Menghindari amukan Lia bukanlah sesuatu yang
mudah. Kami juga tidak boleh melakukan hal
yang salah atau itu akan menyakiti Lia. Ini sebuah
dilema bagi kami dalam menghadapinya. Sebuah
pilihan yang sangat sulit, melawan Lia akan
membuatnya terluka, tapi jika tak melawannya
maka kami yang akan terluka karena ulahnya
"Di, coba kamu ajak bicara. Tadi dia bicara sama
kamu," kata Evi.
"Apa salah kami kepadamu?" tanyaku.
"Kalian telah menggangguku," kata Lia.
"Baik kami minta maaf, sekarang keluarlah dari
tubuh Lia," kataku.
"Tidak, aku tidak mau sebelum kamu bicara sama
aku," kata Lia.
"Vi, kamu ada kelebihankan?" bisikku pada Evi.

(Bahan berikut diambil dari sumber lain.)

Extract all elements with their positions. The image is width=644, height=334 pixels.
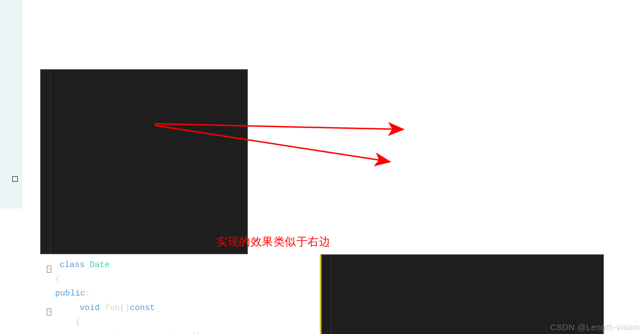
left-column-bg [0,0,22,209]
fold-icon[interactable]: − [47,308,51,316]
caret-marker [12,176,18,182]
code-area: −class Date { public: − void fun()const … [51,258,257,334]
fold-icon[interactable]: − [47,265,51,273]
watermark: CSDN @Length-vision [550,322,640,332]
code-line: { [51,273,257,287]
code-line: − void fun()const [51,301,257,316]
gutter [41,70,51,254]
code-line: public: [51,287,257,301]
gutter [321,255,331,334]
code-line: −class Date [51,258,257,273]
annotation-text: 实现的效果类似于右边 [216,234,330,249]
code-editor-left[interactable]: −class Date { public: − void fun()const … [40,69,248,254]
code-line: { [51,315,257,330]
code-line: cout << _year << endl; [51,330,257,335]
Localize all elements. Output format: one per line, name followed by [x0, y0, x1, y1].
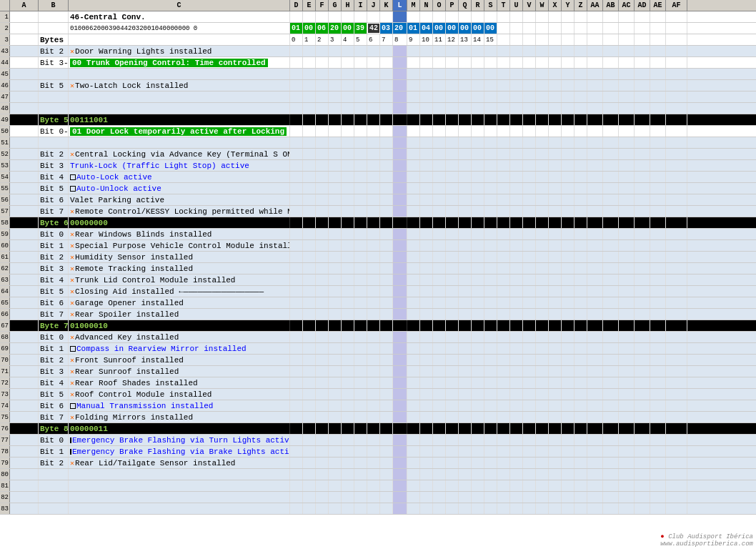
col-header-v[interactable]: V [523, 0, 536, 11]
cell-c[interactable]: ✕Garage Opener installed [69, 297, 290, 308]
cell-c[interactable]: ✕Front Sunroof installed [69, 355, 290, 365]
cell-c[interactable]: Compass in Rearview Mirror installed [69, 343, 290, 354]
col-header-f[interactable]: F [316, 0, 329, 11]
cell-c[interactable]: Manual Transmission installed [69, 400, 290, 411]
col-header-x[interactable]: X [549, 0, 562, 11]
cell-c[interactable]: Auto-Lock active [69, 172, 290, 182]
cell-c[interactable] [69, 103, 290, 114]
col-header-t[interactable]: T [497, 0, 510, 11]
col-header-h[interactable]: H [342, 0, 354, 11]
col-header-o[interactable]: O [433, 0, 446, 11]
cell-c[interactable]: ✕Door Warning Lights installed [69, 46, 290, 56]
cell-c[interactable] [69, 469, 290, 480]
cell-c[interactable]: ✕Trunk Lid Control Module installed [69, 274, 290, 285]
cell-e [303, 320, 316, 331]
cell-c[interactable]: 00111001 [69, 114, 290, 125]
cell-b: Bit 0 [39, 332, 69, 342]
col-header-a[interactable]: A [10, 0, 39, 11]
cell-c[interactable]: 01000010 [69, 320, 290, 331]
col-header-l[interactable]: L [393, 0, 407, 11]
cell-c[interactable] [69, 92, 290, 102]
cell-c[interactable] [69, 503, 290, 514]
cell-c[interactable]: ✕Advanced Key installed [69, 332, 290, 342]
cell-u [510, 377, 523, 388]
cell-c[interactable]: ✕Rear Roof Shades installed [69, 377, 290, 388]
cell-c[interactable] [69, 69, 290, 79]
cell-u [510, 263, 523, 274]
cell-e [303, 80, 316, 91]
col-header-j[interactable]: J [367, 0, 380, 11]
cell-e [303, 206, 316, 217]
col-header-u[interactable]: U [510, 0, 523, 11]
cell-aa [587, 114, 603, 125]
cell-c[interactable]: 00000000 [69, 217, 290, 228]
cell-c[interactable] [69, 492, 290, 503]
cell-b: Bit 0-1 [39, 126, 69, 137]
cell-c[interactable] [69, 480, 290, 491]
cell-c[interactable]: ✕Remote Tracking installed [69, 263, 290, 274]
cell-c[interactable]: ✕Rear Sunroof installed [69, 366, 290, 377]
cell-c[interactable]: ✕Humidity Sensor installed [69, 252, 290, 262]
cell-a [10, 240, 39, 251]
cell-c[interactable]: ✕Special Purpose Vehicle Control Module … [69, 240, 290, 251]
cell-l [393, 172, 407, 182]
cell-h [342, 183, 354, 194]
cell-z [575, 343, 587, 354]
col-header-af[interactable]: AF [666, 0, 687, 11]
cell-c[interactable]: Emergency Brake Flashing via Brake Light… [69, 446, 290, 457]
col-header-w[interactable]: W [536, 0, 549, 11]
cell-1b[interactable] [39, 11, 69, 22]
cell-c[interactable]: ✕Rear Lid/Tailgate Sensor installed [69, 458, 290, 468]
cell-c[interactable]: ✕Two-Latch Lock installed [69, 80, 290, 91]
col-header-k[interactable]: K [380, 0, 393, 11]
cell-c[interactable]: ✕Closing Aid installed ←————————————————… [69, 286, 290, 297]
col-header-c[interactable]: C [69, 0, 290, 11]
col-header-z[interactable]: Z [575, 0, 587, 11]
col-header-ab[interactable]: AB [603, 0, 619, 11]
col-header-ac[interactable]: AC [619, 0, 635, 11]
cell-c[interactable]: ✕Roof Control Module installed [69, 389, 290, 400]
cell-c[interactable]: 00 Trunk Opening Control: Time controlle… [69, 57, 290, 68]
cell-z [575, 137, 587, 148]
cell-c[interactable] [69, 137, 290, 148]
col-header-aa[interactable]: AA [587, 0, 603, 11]
col-header-ae[interactable]: AE [650, 0, 666, 11]
col-header-q[interactable]: Q [459, 0, 472, 11]
cell-1c[interactable]: 46-Central Conv. [69, 11, 290, 22]
cell-h [342, 469, 354, 480]
cell-c[interactable]: Valet Parking active [69, 194, 290, 205]
col-header-p[interactable]: P [446, 0, 459, 11]
cell-c[interactable]: Auto-Unlock active [69, 183, 290, 194]
cell-aa [587, 458, 603, 468]
col-header-d[interactable]: D [290, 0, 303, 11]
col-header-g[interactable]: G [329, 0, 342, 11]
cell-c[interactable]: ✕Remote Control/KESSY Locking permitted … [69, 206, 290, 217]
col-header-n[interactable]: N [420, 0, 433, 11]
cell-z [575, 103, 587, 114]
cell-s [484, 57, 497, 68]
cell-aa [587, 377, 603, 388]
cell-c[interactable]: ✕Rear Windows Blinds installed [69, 229, 290, 239]
cell-c[interactable]: ✕Folding Mirrors installed [69, 412, 290, 422]
col-header-y[interactable]: Y [562, 0, 575, 11]
cell-1a[interactable] [10, 11, 39, 22]
cell-c[interactable]: ✕Rear Spoiler installed [69, 309, 290, 320]
col-header-m[interactable]: M [407, 0, 420, 11]
cell-2c[interactable]: 0100062000390442032001040000000 0 [69, 23, 290, 34]
cell-c[interactable]: ✕Central Locking via Advance Key (Termin… [69, 149, 290, 159]
cell-h [342, 480, 354, 491]
cell-i [354, 400, 367, 411]
cell-ad [635, 126, 650, 137]
col-header-e[interactable]: E [303, 0, 316, 11]
col-header-b[interactable]: B [39, 0, 69, 11]
col-header-ad[interactable]: AD [635, 0, 650, 11]
col-header-i[interactable]: I [354, 0, 367, 11]
cell-k [380, 320, 393, 331]
cell-c[interactable]: 01 Door Lock temporarily active after Lo… [69, 126, 290, 137]
col-header-s[interactable]: S [484, 0, 497, 11]
cell-c[interactable]: 00000011 [69, 423, 290, 434]
cell-c[interactable]: Emergency Brake Flashing via Turn Lights… [69, 435, 290, 445]
cell-d [290, 343, 303, 354]
cell-c[interactable]: Trunk-Lock (Traffic Light Stop) active [69, 160, 290, 171]
col-header-r[interactable]: R [472, 0, 484, 11]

"Bagaimana kamu tahu?" tanya Evi kaget karena
aku mengetahui hal itu.
"Tak penting aku tahu darimana, yang penting
sekarang kita nolong Lia. Jika menunggu anak-
anak laki-laki dan warga pasti lama karena rumah
Pak RT jauh, apalagi ini malam pasti Ria dan Fitri
kesulitan sampai sana dengan cepat," terangku.

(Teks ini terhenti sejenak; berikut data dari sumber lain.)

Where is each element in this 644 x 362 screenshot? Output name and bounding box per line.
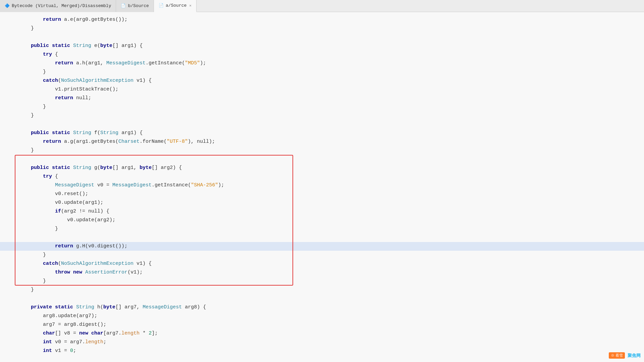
code-line: return null; — [0, 94, 644, 103]
code-line: arg8.update(arg7); — [0, 312, 644, 320]
code-line: throw new AssertionError(v1); — [0, 268, 644, 277]
code-content: try { — [16, 172, 644, 181]
code-content: int v0 = arg7.length; — [16, 338, 644, 347]
code-content: try { — [16, 50, 644, 59]
tab-asource-close[interactable]: ✕ — [189, 3, 192, 8]
tab-bytecode-icon: 🔷 — [5, 3, 10, 8]
code-line: v0.update(arg2); — [0, 216, 644, 225]
code-line: v0.reset(); — [0, 190, 644, 198]
code-content: v0.update(arg2); — [16, 216, 644, 225]
code-content: } — [16, 103, 644, 111]
code-content: arg7 = arg8.digest(); — [16, 320, 644, 329]
code-line: } — [0, 251, 644, 259]
code-content: char[] v8 = new char[arg7.length * 2]; — [16, 329, 644, 338]
code-content: public static String e(byte[] arg1) { — [16, 42, 644, 50]
tab-bsource-icon: 📄 — [121, 3, 126, 8]
code-content: catch(NoSuchAlgorithmException v1) { — [16, 76, 644, 85]
code-line: } — [0, 103, 644, 111]
code-content: } — [16, 68, 644, 76]
code-line: } — [0, 68, 644, 76]
tab-asource-label: a/Source — [166, 3, 186, 8]
code-content: return a.e(arg0.getBytes()); — [16, 15, 644, 24]
code-line: return g.H(v0.digest()); — [0, 242, 644, 251]
code-line: MessageDigest v0 = MessageDigest.getInst… — [0, 181, 644, 190]
tab-bsource[interactable]: 📄 b/Source — [116, 0, 154, 12]
code-line: int v1 = 0; — [0, 347, 644, 355]
code-content: return a.h(arg1, MessageDigest.getInstan… — [16, 59, 644, 68]
code-line — [0, 155, 644, 164]
watermark-text: 聚焦网 — [628, 353, 641, 359]
code-line: private static String h(byte[] arg7, Mes… — [0, 303, 644, 312]
code-content — [16, 120, 644, 129]
code-line: v1.printStackTrace(); — [0, 85, 644, 94]
code-line: arg7 = arg8.digest(); — [0, 320, 644, 329]
code-content: public static String g(byte[] arg1, byte… — [16, 164, 644, 172]
watermark: ※ 看雪 聚焦网 — [609, 352, 641, 359]
code-content: public static String f(String arg1) { — [16, 129, 644, 137]
code-line: } — [0, 24, 644, 33]
code-line: } — [0, 286, 644, 294]
code-line: } — [0, 225, 644, 233]
code-line: return a.e(arg0.getBytes()); — [0, 15, 644, 24]
watermark-logo: ※ 看雪 — [609, 352, 625, 359]
code-line: } — [0, 277, 644, 286]
code-line: try { — [0, 172, 644, 181]
code-line: if(arg2 != null) { — [0, 207, 644, 216]
code-line: char[] v8 = new char[arg7.length * 2]; — [0, 329, 644, 338]
code-content: } — [16, 146, 644, 155]
code-line — [0, 233, 644, 242]
code-line: public static String g(byte[] arg1, byte… — [0, 164, 644, 172]
tab-bytecode-label: Bytecode (Virtual, Merged)/Disassembly — [12, 3, 111, 8]
code-content: if(arg2 != null) { — [16, 207, 644, 216]
code-content: } — [16, 225, 644, 233]
tab-asource-icon: 📄 — [159, 3, 164, 8]
code-line — [0, 294, 644, 303]
code-content — [16, 233, 644, 242]
code-content: MessageDigest v0 = MessageDigest.getInst… — [16, 181, 644, 190]
code-content — [16, 155, 644, 164]
code-line: return a.g(arg1.getBytes(Charset.forName… — [0, 137, 644, 146]
code-content: } — [16, 251, 644, 259]
code-line: public static String f(String arg1) { — [0, 129, 644, 137]
code-content: throw new AssertionError(v1); — [16, 268, 644, 277]
code-content: v0.update(arg1); — [16, 198, 644, 207]
tab-bar: 🔷 Bytecode (Virtual, Merged)/Disassembly… — [0, 0, 644, 12]
code-content: private static String h(byte[] arg7, Mes… — [16, 303, 644, 312]
code-content: } — [16, 24, 644, 33]
code-content: return g.H(v0.digest()); — [16, 242, 644, 251]
code-content: } — [16, 286, 644, 294]
code-line — [0, 33, 644, 42]
code-line: } — [0, 111, 644, 120]
code-line: } — [0, 146, 644, 155]
code-line: public static String e(byte[] arg1) { — [0, 42, 644, 50]
tab-asource[interactable]: 📄 a/Source ✕ — [154, 0, 197, 12]
code-content: int v1 = 0; — [16, 347, 644, 355]
code-content: return null; — [16, 94, 644, 103]
code-line: catch(NoSuchAlgorithmException v1) { — [0, 76, 644, 85]
code-content: catch(NoSuchAlgorithmException v1) { — [16, 259, 644, 268]
code-content: v0.reset(); — [16, 190, 644, 198]
code-content: arg8.update(arg7); — [16, 312, 644, 320]
code-content — [16, 294, 644, 303]
code-line: v0.update(arg1); — [0, 198, 644, 207]
code-content: } — [16, 111, 644, 120]
code-line — [0, 120, 644, 129]
tab-bsource-label: b/Source — [128, 3, 149, 8]
code-content — [16, 33, 644, 42]
code-line: return a.h(arg1, MessageDigest.getInstan… — [0, 59, 644, 68]
code-area: return a.e(arg0.getBytes()); } public st… — [0, 12, 644, 362]
tab-bytecode[interactable]: 🔷 Bytecode (Virtual, Merged)/Disassembly — [0, 0, 116, 12]
code-line: try { — [0, 50, 644, 59]
code-line: catch(NoSuchAlgorithmException v1) { — [0, 259, 644, 268]
code-line: int v0 = arg7.length; — [0, 338, 644, 347]
code-content: v1.printStackTrace(); — [16, 85, 644, 94]
code-content: } — [16, 277, 644, 286]
code-content: return a.g(arg1.getBytes(Charset.forName… — [16, 137, 644, 146]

"Baik....apa yang harus aku lakukan?" tanya Evi.
"Kita pegang tangannya sebelah-sebelah,
selebihnya urusanku....kalian menjauhlah dan apa
pun yang terjadi jangan mendekat!" perintahku.
Setelah semua menjauh, dalam sekali lompatan
aku dan Evi berhasil mencengkram tangan Lia,
tapi sayang Lia berhasil menghempaskan kami
dan memcakar tangan serta wajah kami.
Kami tak berputus asa, kami mencobanya lagi dan
lagi. Bekas cakaran telah memenuhi tangan dan
wajah kami, tenaga pun telah mulai terkuras.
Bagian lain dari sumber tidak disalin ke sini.